[英]pandas: groupby and calculate time difference from first element in each group
In pandas, I would like to group data by the values in a column and then calculate the time difference between each timestamp and the first timestamp in that group. 在pandas中,我想按列中的值对数据进行分组,然后计算每个时间戳与该组中第一个时间戳之间的时间差。
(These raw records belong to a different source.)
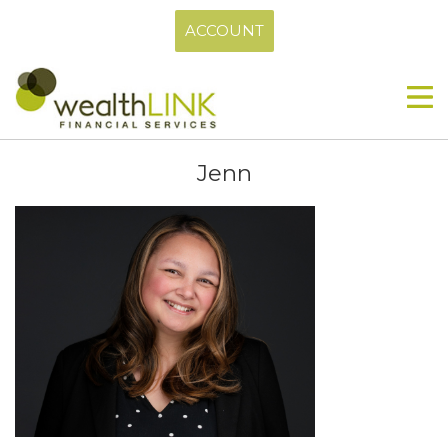
ACCOUNT
Jenn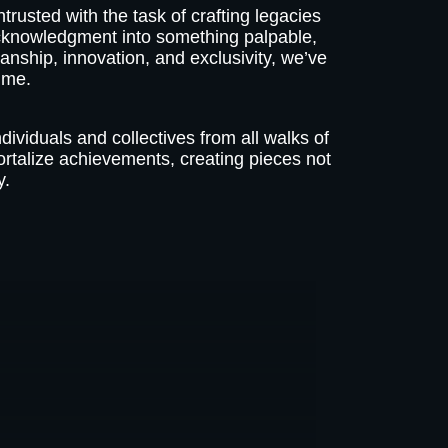
trusted with the task of crafting legacies
acknowledgment into something palpable,
anship, innovation, and exclusivity, we’ve
ime.
ndividuals and collectives from all walks of
ortalize achievements, creating pieces not
y.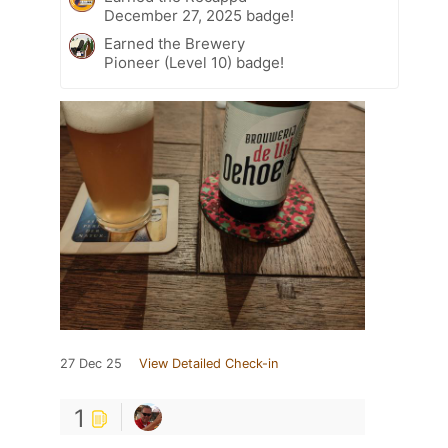
December 27, 2025 badge!
Earned the Brewery
Pioneer (Level 10) badge!
27 Dec 25
View Detailed Check-in
1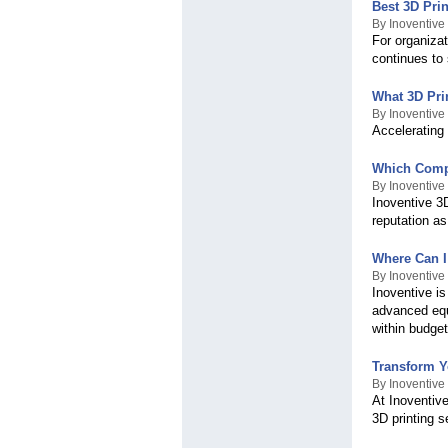
Best 3D Prin
By Inoventive
For organizat
continues to
What 3D Pri
By Inoventive
Accelerating
Which Compa
By Inoventive
Inoventive 3
reputation as
Where Can I
By Inoventive
Inoventive is
advanced equ
within budget
Transform Y
By Inoventive
At Inoventive
3D printing s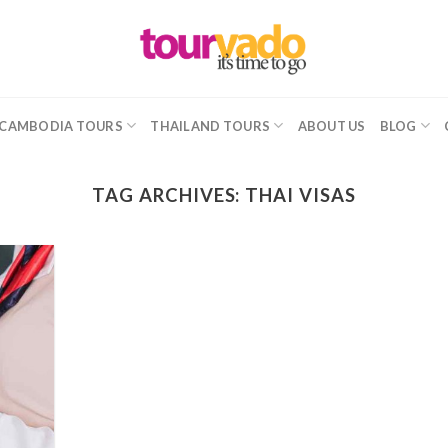
CAMBODIA TOURS
THAILAND TOURS
ABOUT US
BLOG
TAG ARCHIVES:
THAI VISAS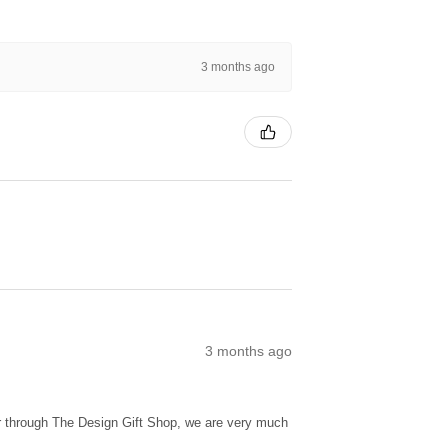
3 months ago
3 months ago
ur through The Design Gift Shop, we are very much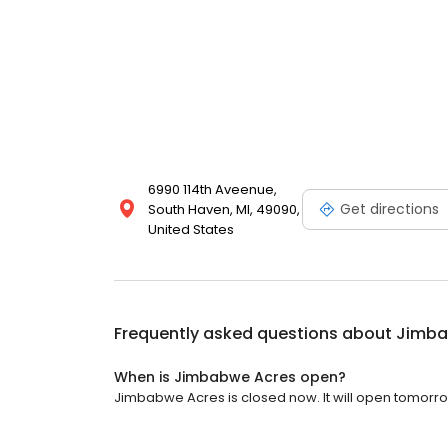
6990 114th Aveenue,
Get directions
South Haven, MI, 49090,
United States
Frequently asked questions about
Jimba
When is Jimbabwe Acres open?
Jimbabwe Acres is closed now. It will open tomorro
For example, consider the following DataFrame: 例如,请考虑以下DataFrame:
# Create data.
d = {'foo': ['001', '001', '002', '002', '002'],
'timestamp': ['2015-02-24 19:12:00', '2015-02-24 21:38:00', '2015-02-25 03:41:00', '2015-02-25 03:44:00', '2015-02-25 03:49:00']}
df = pd.DataFrame(d, columns = ['foo', 'timestamp'])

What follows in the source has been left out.